- **Work instruction**
Every line below must be reproduced exactly; no pictures are to be included.

[Start of section]

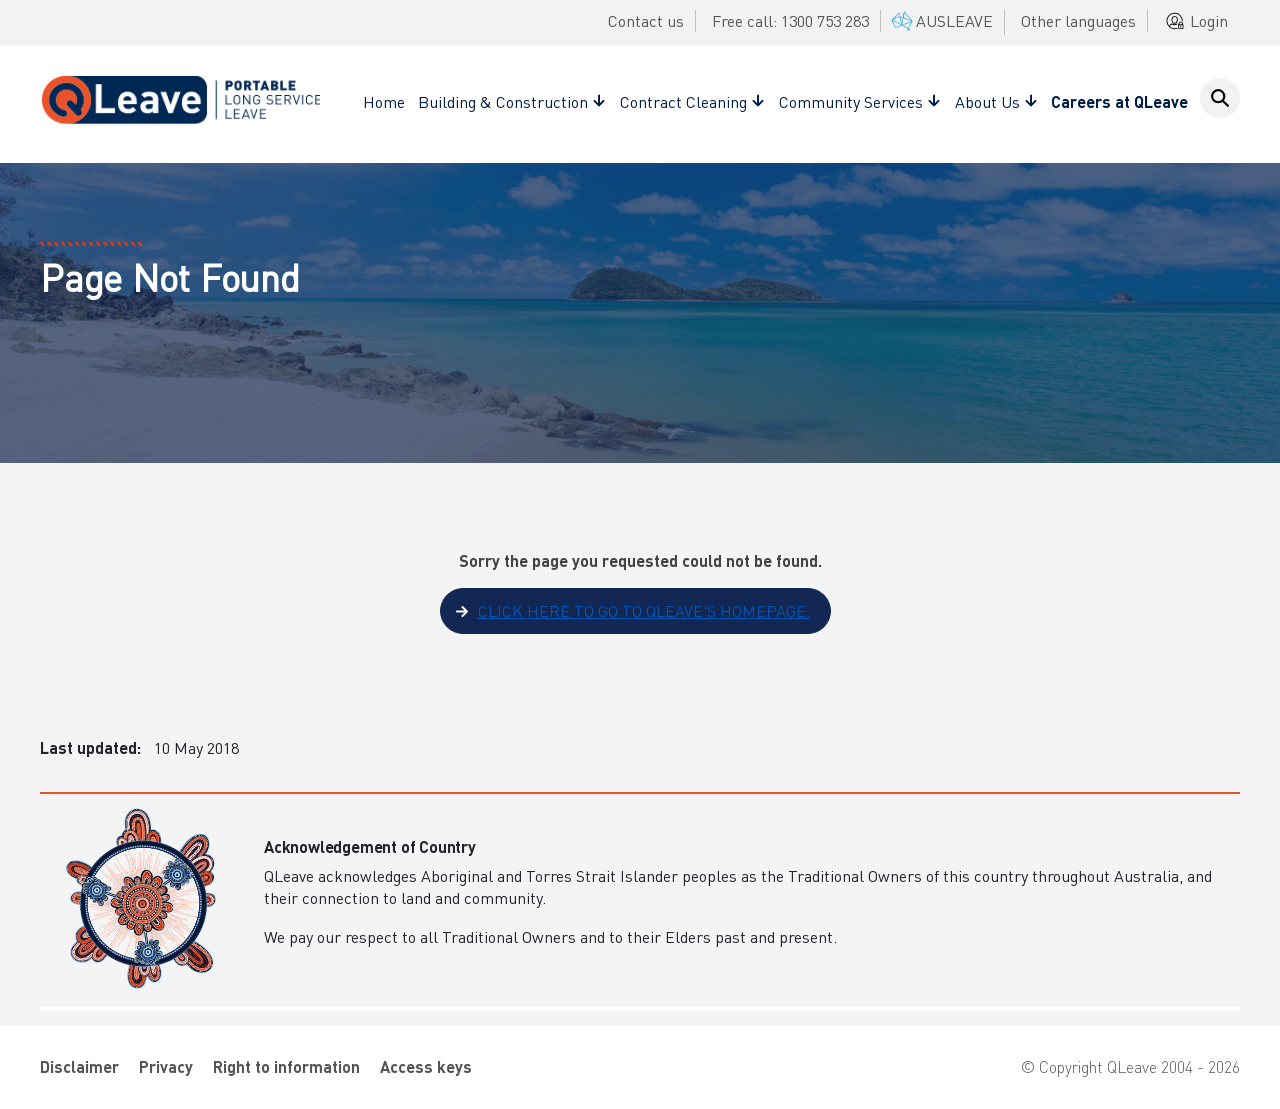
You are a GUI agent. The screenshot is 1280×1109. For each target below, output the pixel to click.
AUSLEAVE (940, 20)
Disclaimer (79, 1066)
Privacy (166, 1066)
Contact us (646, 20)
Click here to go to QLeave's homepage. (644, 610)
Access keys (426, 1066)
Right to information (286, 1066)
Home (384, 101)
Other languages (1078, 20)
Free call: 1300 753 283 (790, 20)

[End of section]

- **Exercise answer**
You are a GUI agent. The screenshot is 1280×1109. For each target below, output the pixel to click.
AUSLEAVE (940, 20)
Disclaimer (79, 1066)
Privacy (166, 1066)
Contact us (646, 20)
Click here to go to QLeave's homepage. (644, 610)
Access keys (426, 1066)
Right to information (286, 1066)
Home (384, 101)
Other languages (1078, 20)
Free call: 1300 753 283 (790, 20)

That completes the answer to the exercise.